Migration mistakes can cause irreversible data loss or production downtime. The "when to stop" conditions are stricter—the implementer should defer on almost anything beyond adding indexes or comments. Human checkpoints are critical for column drops, data type changes, and anything that acquires ACCESS EXCLUSIVE locks on large tables.

Can sub-agents from different domains be combined in a single workflow?
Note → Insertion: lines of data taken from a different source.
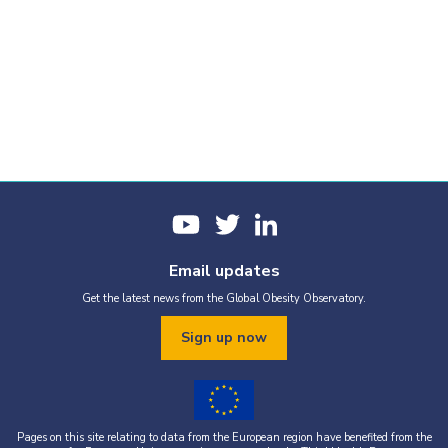
Email updates
Get the latest news from the Global Obesity Observatory.
Sign up now
Pages on this site relating to data from the European region have benefited from the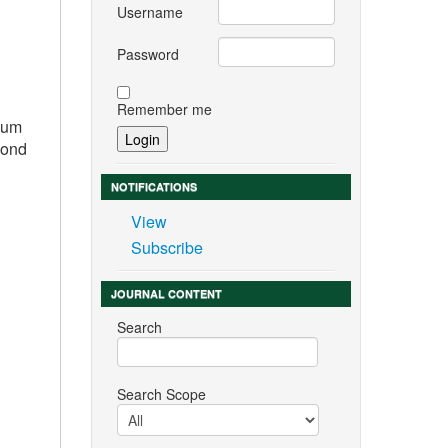
Username
Password
Remember me
imum
cond
NOTIFICATIONS
View
Subscribe
JOURNAL CONTENT
Search
Search Scope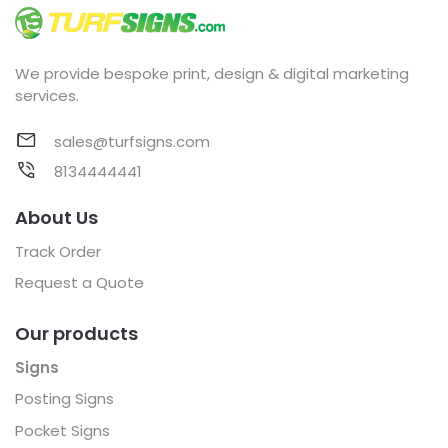
We provide bespoke print, design & digital marketing
services.
sales@turfsigns.com
8134444441
About Us
Track Order
Request a Quote
Our products
Signs
Posting Signs
Pocket Signs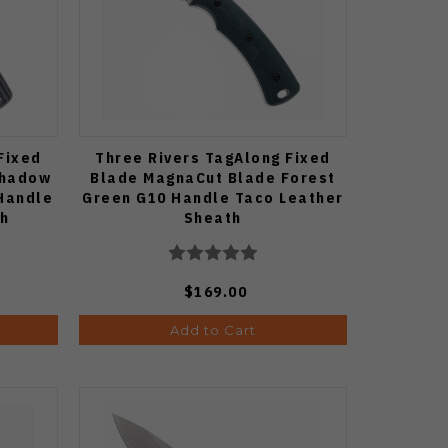
Fixed
Three Rivers TagAlong Fixed
Shadow
Blade MagnaCut Blade Forest
Handle
Green G10 Handle Taco Leather
th
Sheath
$169.00
Add to Cart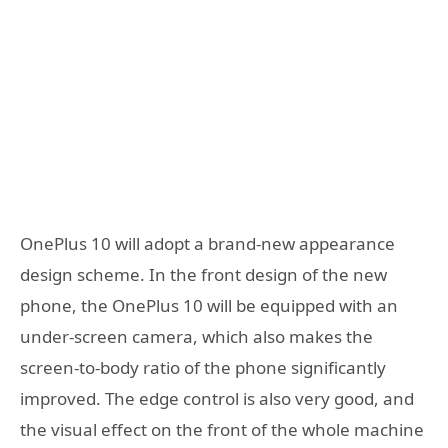
OnePlus 10 will adopt a brand-new appearance
design scheme. In the front design of the new
phone, the OnePlus 10 will be equipped with an
under-screen camera, which also makes the
screen-to-body ratio of the phone significantly
improved. The edge control is also very good, and
the visual effect on the front of the whole machine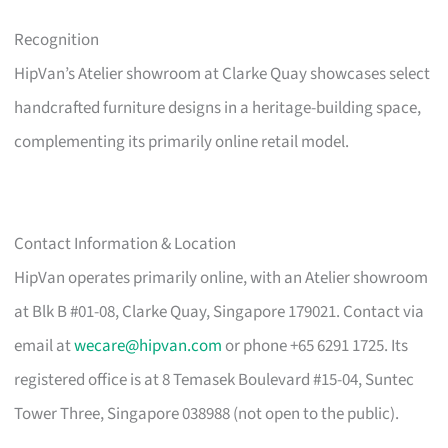
Recognition
HipVan’s Atelier showroom at Clarke Quay showcases select
handcrafted furniture designs in a heritage-building space,
complementing its primarily online retail model.
Contact Information & Location
HipVan operates primarily online, with an Atelier showroom
at Blk B #01-08, Clarke Quay, Singapore 179021. Contact via
email at
wecare@hipvan.com
or phone +65 6291 1725. Its
registered office is at 8 Temasek Boulevard #15-04, Suntec
Tower Three, Singapore 038988 (not open to the public).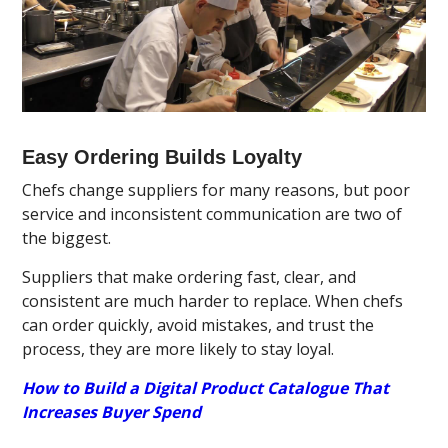
Easy Ordering Builds Loyalty
Chefs change suppliers for many reasons, but poor
service and inconsistent communication are two of
the biggest.
Suppliers that make ordering fast, clear, and
consistent are much harder to replace. When chefs
can order quickly, avoid mistakes, and trust the
process, they are more likely to stay loyal.
How to Build a Digital Product Catalogue That
Increases Buyer Spend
Yes, and this is often valuable. A comprehensive code review might dispatch security-scanner, test-scanner, api-scanner, and perf-scanner in parallel against the same codebase, each producing findings in a unified format. The orchestrator merges results into a single findings document. This is a natural extension of the parallel branch pattern.

How do I adapt this pattern to a domain not covered here?

Follow the five-step recipe in Section 8: (1) identify your domain's canonical standards checklist, (2) define what "read-only" means and enforce it via tool restrictions, (3) define your findings template, (4) enumerate "when to stop" conditions, and (5) identify your parallel branch. Then create sub-agent markdown files following the same format used throughout this series.

Where should I start if I'm new to this series?

Start with the Introduction for the failure mode taxonomy and series overview, then Part 1 for context on the three-layer security approach, and Part 2 for the foundational workflow mechanics. Even if you're not doing security review, Part 2 establishes the principles that every adaptation in this document builds on. Then return here and pick the domain closest to your needs.